Sunday, June 08, 2008
Parents of the polygamist sect in Eldorado have their children back, but they aren’t all in the clear.
Until the DNA speaks, it’s not clear who’s a parent and who, as a child victim, became a parent.
Criminal charges may spring from what remains in play after the Texas Supreme Court ruled Child Protective Services overreacted when it took 440 FLDS children into custody.
If this was a certifiable overreach, as two appellate courts say, I gladly vote for this over the chain of reactions in 1993 which left charred corpses on a blackened patch of prairie outside Waco. The initial concerns in that debacle were the same.
In that case, to prosecute something that started out as a child abuse case, officials chose federal SWAT teams in cattle trailers over caseworkers and deputies.
The feds opted for flash-bang grenades over diplomacy. They chose a big production over a quiet arrest of David Koresh away from the compound on the many occasions in Waco when he was being a guitar-loving messiah about town.
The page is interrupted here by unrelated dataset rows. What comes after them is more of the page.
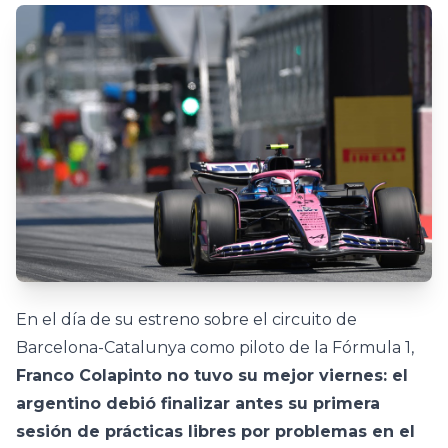
En el día de su estreno sobre el circuito de
Barcelona-Catalunya como piloto de la Fórmula 1,
Franco Colapinto no tuvo su mejor viernes: el
argentino debió finalizar antes su primera
sesión de prácticas libres por problemas en el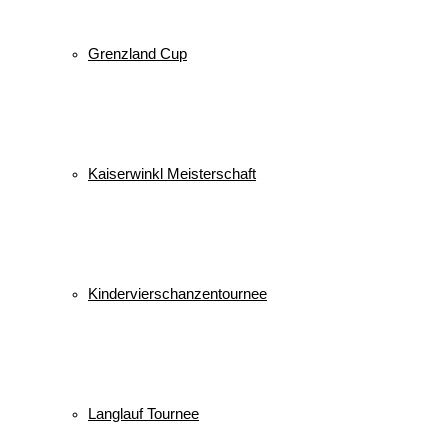
Grenzland Cup
Kaiserwinkl Meisterschaft
Kindervierschanzentournee
Langlauf Tournee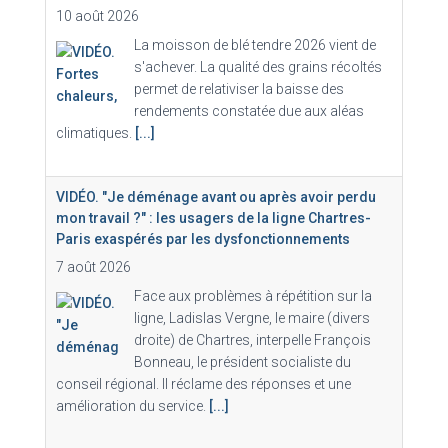
10 août 2026
La moisson de blé tendre 2026 vient de
s'achever. La qualité des grains récoltés
permet de relativiser la baisse des
rendements constatée due aux aléas
climatiques.
[...]
VIDÉO. "Je déménage avant ou après avoir perdu
mon travail ?" : les usagers de la ligne Chartres-
Paris exaspérés par les dysfonctionnements
7 août 2026
Face aux problèmes à répétition sur la
ligne, Ladislas Vergne, le maire (divers
droite) de Chartres, interpelle François
Bonneau, le président socialiste du
conseil régional. Il réclame des réponses et une
amélioration du service.
[...]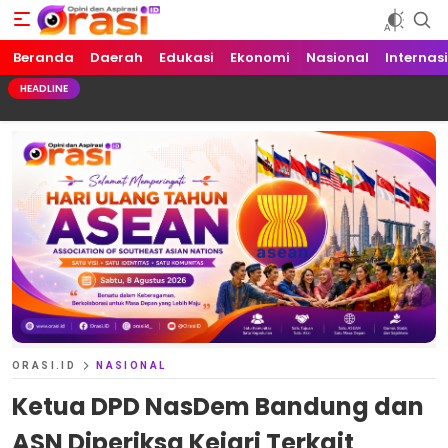
Beranda
Orasi.ID
Opini dan Aspirasi!
Daerah
Edukasi
Ekonomi
Nasional
Internas
HEADLINE
ORASI.ID
NASIONAL
Ketua DPD NasDem Bandung dan
ASN Diperiksa Kejari Terkait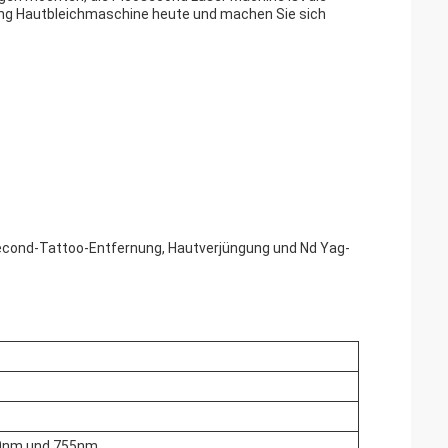
ling Hautbleichmaschine heute und machen Sie sich
econd-Tattoo-Entfernung, Hautverjüngung und Nd Yag-
0nm und 755nm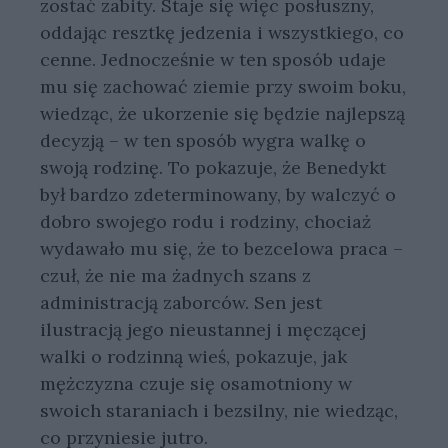
zostać zabity. Staje się więc posłuszny,
oddając resztkę jedzenia i wszystkiego, co
cenne. Jednocześnie w ten sposób udaje
mu się zachować ziemie przy swoim boku,
wiedząc, że ukorzenie się będzie najlepszą
decyzją – w ten sposób wygra walkę o
swoją rodzinę. To pokazuje, że Benedykt
był bardzo zdeterminowany, by walczyć o
dobro swojego rodu i rodziny, chociaż
wydawało mu się, że to bezcelowa praca –
czuł, że nie ma żadnych szans z
administracją zaborców. Sen jest
ilustracją jego nieustannej i męczącej
walki o rodzinną wieś, pokazuje, jak
mężczyzna czuje się osamotniony w
swoich staraniach i bezsilny, nie wiedząc,
co przyniesie jutro.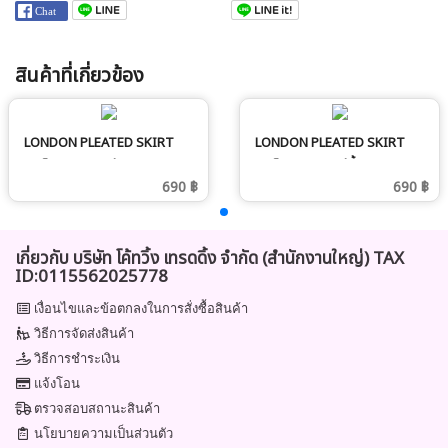
สินค้าที่เกี่ยวข้อง
LONDON PLEATED SKIRT
LONDON PLEATED SKIRT
กระโปรงกางเกง สีขาว
กระโปรงกางเกง สีน้ำตาล
690 ฿
690 ฿
เกี่ยวกับ บริษัท โค้ทวิ้ง เทรดดิ้ง จำกัด (สำนักงานใหญ่) TAX
ID:0115562025778
เงื่อนไขและข้อตกลงในการสั่งซื้อสินค้า
วิธีการจัดส่งสินค้า
วิธีการชำระเงิน
แจ้งโอน
ตรวจสอบสถานะสินค้า
นโยบายความเป็นส่วนตัว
In the resulting shoot-out, 51-day standoff and horrific end by fire, 85 people died.
The DNA ultimately would speak to crimes that demanded someone’s attention. Koresh fathered 13 children who died in the fire. Some were the result of his bedding minors.
Throughout those events, in which Waco became the media center of the universe, I got to sample a bizarre night-and-day divide of letters to the editor from two groups of outraged people.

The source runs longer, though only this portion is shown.